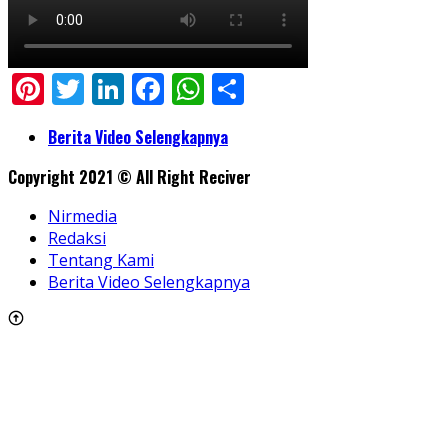
Pinterest
Twitter
LinkedIn
Facebook
WhatsApp
Share
Berita Video Selengkapnya
Copyright 2021 © All Right Reciver
Nirmedia
Redaksi
Tentang Kami
Berita Video Selengkapnya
----
_AIM OF THE TASK_.
Except for the pictures, return every line of the material exactly.

_RESULT OF THE TASK_.
Pinterest
Twitter
LinkedIn
Facebook
WhatsApp
Share
Berita Video Selengkapnya
Copyright 2021 © All Right Reciver
Nirmedia
Redaksi
Tentang Kami
Berita Video Selengkapnya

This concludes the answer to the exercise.